Pero el verdadero conocimiento, en sí mismo, aun cuando es productivo material y espiritualmente, requiere del acompañamiento de los sueños intangibles, de aquellos que hacen volar la imaginación, respecto del porvenir del individuo, de la colectividad y de la nación misma. En este caso nos referimos a la nación hondureña, tan vilipendiada por los de aquí y por los de allá. Por otro lado, bagaje y conocimiento implican un proyecto de vida. Una disciplina forjada cada día, con nobleza y con mirada de largo plazo, hasta alcanzar las alturas de nuestras mejores proyecciones positivas.
Ese largo camino excelso puede ser recorrido, paso a paso, por los campesinos, los empresarios, los estudiantes, los obreros, los profesores, los médicos, las enfermeras, los dirigentes, los intelectuales, los científicos, los abogados, los administradores, los sacerdotes y los predicadores, siempre y cuando compartan algunos principios básicos, o esenciales, en torno a las necesidades físicas y espirituales del Estado y, en consecuencia, del conglomerado nacional, a fin de que el nombre de Honduras figure, tarde o temprano, en el concierto de las pequeñas naciones más desarrolladas y espléndidas del mundo, en donde todas las personas deseen pensionarse para llevar una vida digna, merecedora del respeto de todos los viajeros del mundo. Hablamos, aquí, de desarrollo integral, naturalmente. No solo de crecimientos unilaterales.
Para comenzar deberíamos dejar atrás las actitudes mezquinas, ruinas y sombrías en relación con el tratamiento inhumano de unos hondureños con otros hondureños. Actitudes que se observan en las aulas cuando se acorrala a los estudiantes talentosos. En las oficinas públicas y privadas cuando se menosprecia a los que formulan propuestas interesantes. O incluso a los usuarios cuando necesitan informaciones para hacer sus trámites. No digamos en los hospitales públicos cuando se aproximan con indiferencia humillante a los pacientes pobres, o de clase media, que se hallan a expensas de individuos desalmados. No podemos salir del atraso sempiterno con acciones reñidas con principios humanísticos que aniquilan toda posible ensoñación futura, en la forja de un mejor país.

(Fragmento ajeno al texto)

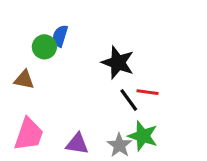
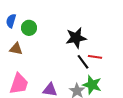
blue semicircle: (60, 36) -> (11, 21), moved
black star: (118, 62) -> (76, 38), turned -30

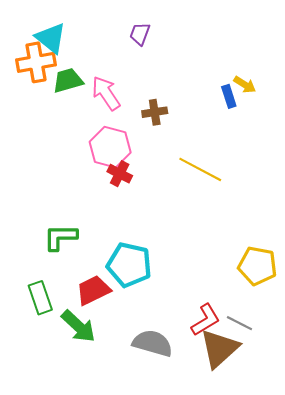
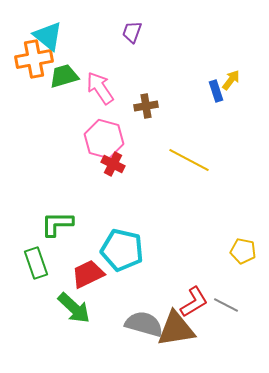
yellow arrow: (245, 85) -> (231, 80), turned -85
yellow pentagon: (257, 266) -> (243, 251), size x0.7
green rectangle: (40, 298) -> (36, 263), moved
brown triangle: (219, 349) -> (176, 329), moved, turned 33

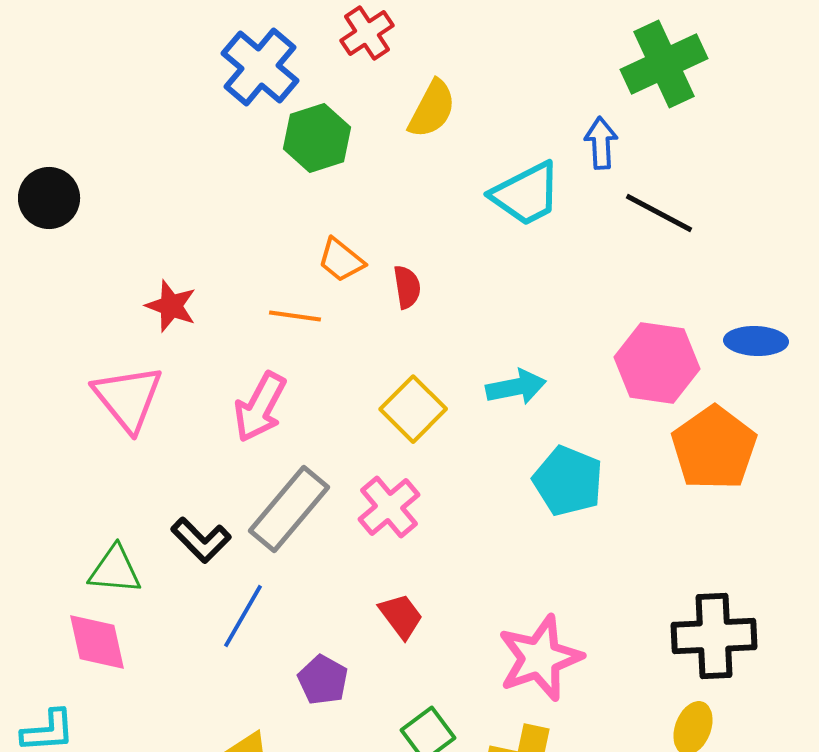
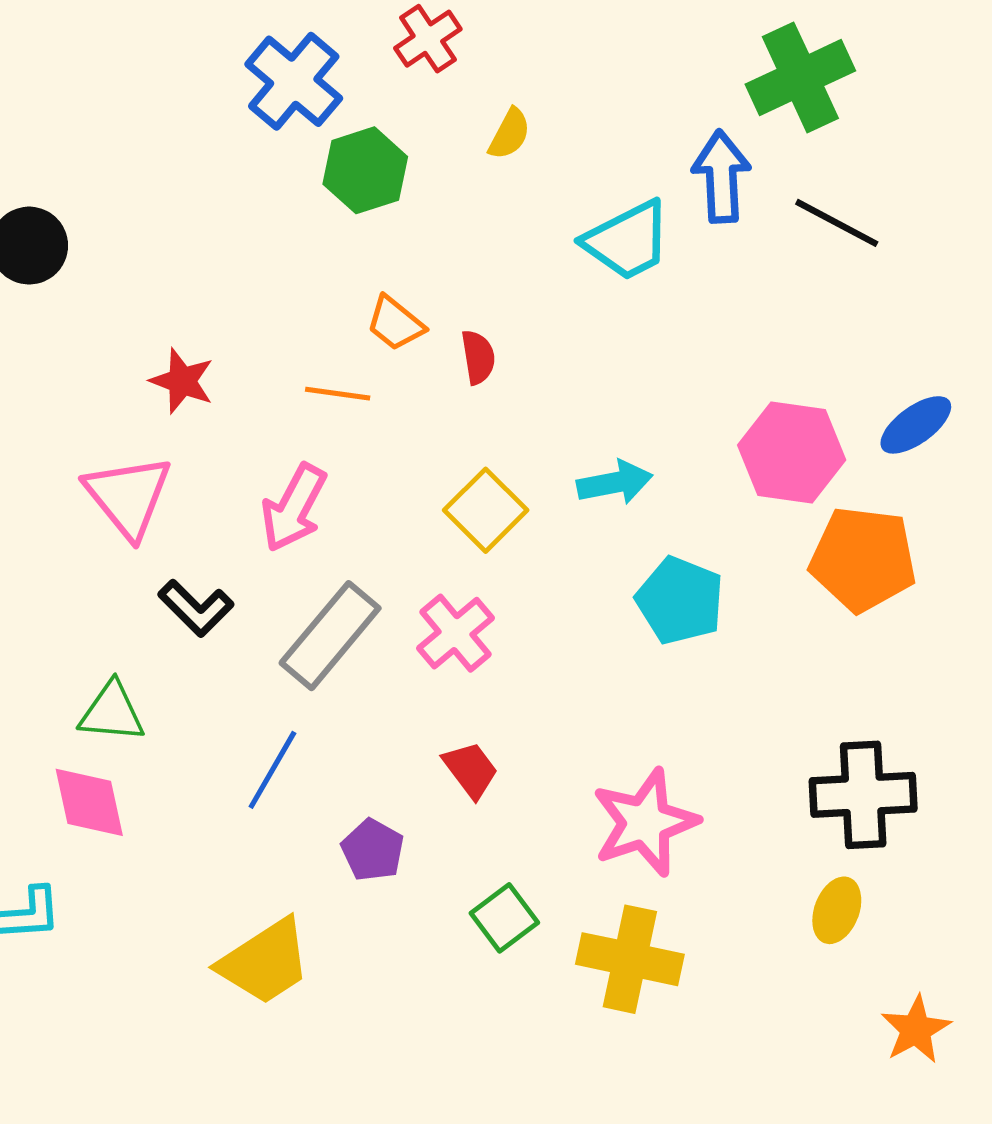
yellow semicircle: (432, 109) -> (509, 134), size x0.7
blue arrow: (601, 143) -> (721, 177), size x1.4
black line: (659, 213) -> (837, 223), moved
blue ellipse: (756, 341) -> (916, 425), turned -38
orange pentagon: (714, 448) -> (863, 559), turned -30
black L-shape: (201, 540) -> (196, 608), moved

El derecho de soñar es inalienable. Pisotear ese derecho es como atentar contra lo más sagrado de la persona humana. Pero ese acto de soñar despierto debe ir acompañado de conocimientos sólidos, y pluralistas, en los ámbitos en que se desenvuelvan cada uno de los individuos que integran la sumatoria de la colectividad. Nos referimos al derecho de soñar del hondureño que subsiste, incluso, en el rincón más apartado o remoto del territorio nacional, ya sea en Ocotepeque; en las altas montañas de Celaque; en las resequedades sureñas de Intibucá; o en las lejanas llanuras de La Mosquitia. No es casual que el escritor catracho de comienzos del siglo veinte haya utilizado, muy acertadamente, la metáfora de la alforja campesina, en donde los viajeros cargan sus bastimentos indispensables, en este caso el bastimento inefable de los sueños y del conocimiento genuino. No de los ruidos ensordecedores que se ponen de moda cada cinco o diez años, sin beneficios concretos y sostenibles para una sociedad con emergencias vitales como la hondureña.